• **WORK REQUEST**: Please transcribe the records precisely; pictures stay out of your copy.

Transcribed page contents:
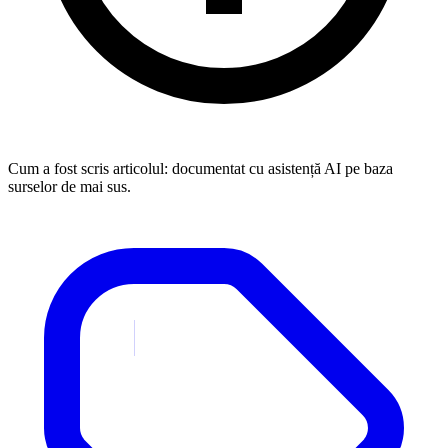
Cum a fost scris articolul:
documentat cu asistență AI pe baza
surselor de mai sus.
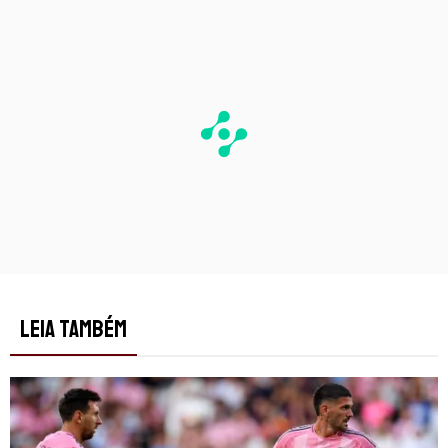
LEIA TAMBÉM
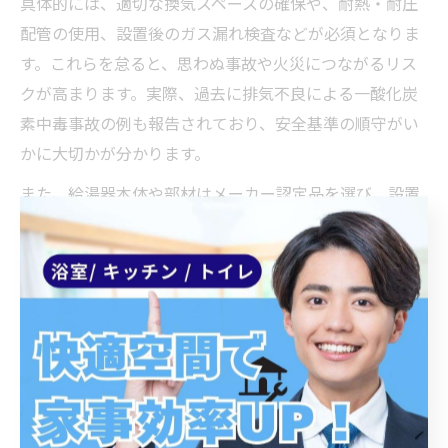
具体的には、適切な換気スペースの確保や、耐熱・耐圧
配管の使用、設置後のガス漏れ検査などが必須となりま
す。これらを怠ると、思わぬ事故や火災につながるリス
クが高まります。実際、過去に排気不良による一酸化炭
素中毒事故の例も報告されており、安全基準の順守がい
かに大切かが分かります。
また、給湯器本体や部材はメーカー認定品を選び、設置
工事は専門知識と資格を持つ業者に依頼しましょう。安
全基準の徹底が、長く安心してお湯を使い続けるための
基本となります。
施工業者選びで見落としがちな要素
ガス給湯器の取り付けで失敗しないためには、施工業者
選びが非常に重要です。多くの方が価格や納期だけで業
者を選びがちですが、実は見落としやすいポイントがい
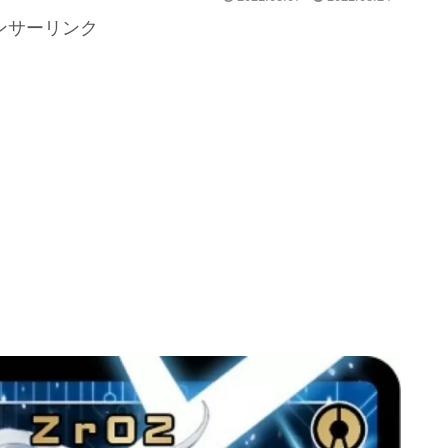
ンサーリンク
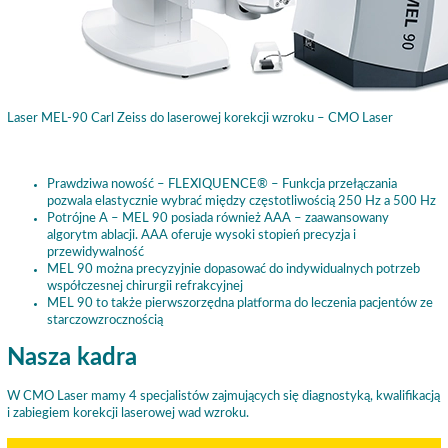
Laser MEL-90 Carl Zeiss do laserowej korekcji wzroku – CMO Laser
Prawdziwa nowość – FLEXIQUENCE® – Funkcja przełączania
pozwala elastycznie wybrać między częstotliwością 250 Hz a 500 Hz
Potrójne A – MEL 90 posiada również AAA – zaawansowany
algorytm ablacji. AAA oferuje wysoki stopień precyzja i
przewidywalność
MEL 90 można precyzyjnie dopasować do indywidualnych potrzeb
współczesnej chirurgii refrakcyjnej
MEL 90 to także pierwszorzędna platforma do leczenia pacjentów ze
starczowzrocznością
Nasza kadra
W CMO Laser mamy 4 specjalistów zajmujących się diagnostyką, kwalifikacją
i zabiegiem korekcji laserowej wad wzroku.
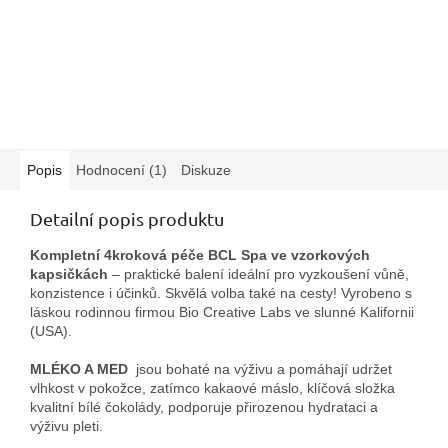
Popis
Hodnocení (1)
Diskuze
Detailní popis produktu
Kompletní 4kroková péče BCL Spa ve vzorkových
kapsičkách
– praktické balení ideální pro vyzkoušení vůně,
konzistence i účinků. Skvělá volba také na cesty! Vyrobeno s
láskou rodinnou firmou Bio Creative Labs ve slunné Kalifornii
(USA).
MLÉKO A MED
jsou bohaté na výživu a pomáhají udržet
vlhkost v pokožce, zatímco kakaové máslo, klíčová složka
kvalitní bílé čokolády, podporuje přirozenou hydrataci a
výživu pleti.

• **EXPECTED ANSWER**:
Cum a fost scris articolul:
documentat cu asistență AI pe baza
surselor de mai sus.
LEIA TAMBÉM
具体的には、適切な換気スペースの確保や、耐熱・耐圧
配管の使用、設置後のガス漏れ検査などが必須となりま
す。これらを怠ると、思わぬ事故や火災につながるリス
クが高まります。実際、過去に排気不良による一酸化炭
素中毒事故の例も報告されており、安全基準の順守がい
かに大切かが分かります。
また、給湯器本体や部材はメーカー認定品を選び、設置
工事は専門知識と資格を持つ業者に依頼しましょう。安
全基準の徹底が、長く安心してお湯を使い続けるための
基本となります。
施工業者選びで見落としがちな要素
ガス給湯器の取り付けで失敗しないためには、施工業者
選びが非常に重要です。多くの方が価格や納期だけで業
者を選びがちですが、実は見落としやすいポイントがい
ンサーリンク
Laser MEL-90 Carl Zeiss do laserowej korekcji wzroku – CMO Laser
Prawdziwa nowość – FLEXIQUENCE® – Funkcja przełączania
pozwala elastycznie wybrać między częstotliwością 250 Hz a 500 Hz
Potrójne A – MEL 90 posiada również AAA – zaawansowany
algorytm ablacji. AAA oferuje wysoki stopień precyzja i
przewidywalność
MEL 90 można precyzyjnie dopasować do indywidualnych potrzeb
współczesnej chirurgii refrakcyjnej
MEL 90 to także pierwszorzędna platforma do leczenia pacjentów ze
starczowzrocznością
Nasza kadra
W CMO Laser mamy 4 specjalistów zajmujących się diagnostyką, kwalifikacją
i zabiegiem korekcji laserowej wad wzroku.
Popis
Hodnocení (1)
Diskuze
Detailní popis produktu
Kompletní 4kroková péče BCL Spa ve vzorkových
kapsičkách
– praktické balení ideální pro vyzkoušení vůně,
konzistence i účinků. Skvělá volba také na cesty! Vyrobeno s
láskou rodinnou firmou Bio Creative Labs ve slunné Kalifornii
(USA).
MLÉKO A MED
jsou bohaté na výživu a pomáhají udržet
vlhkost v pokožce, zatímco kakaové máslo, klíčová složka
kvalitní bílé čokolády, podporuje přirozenou hydrataci a
výživu pleti.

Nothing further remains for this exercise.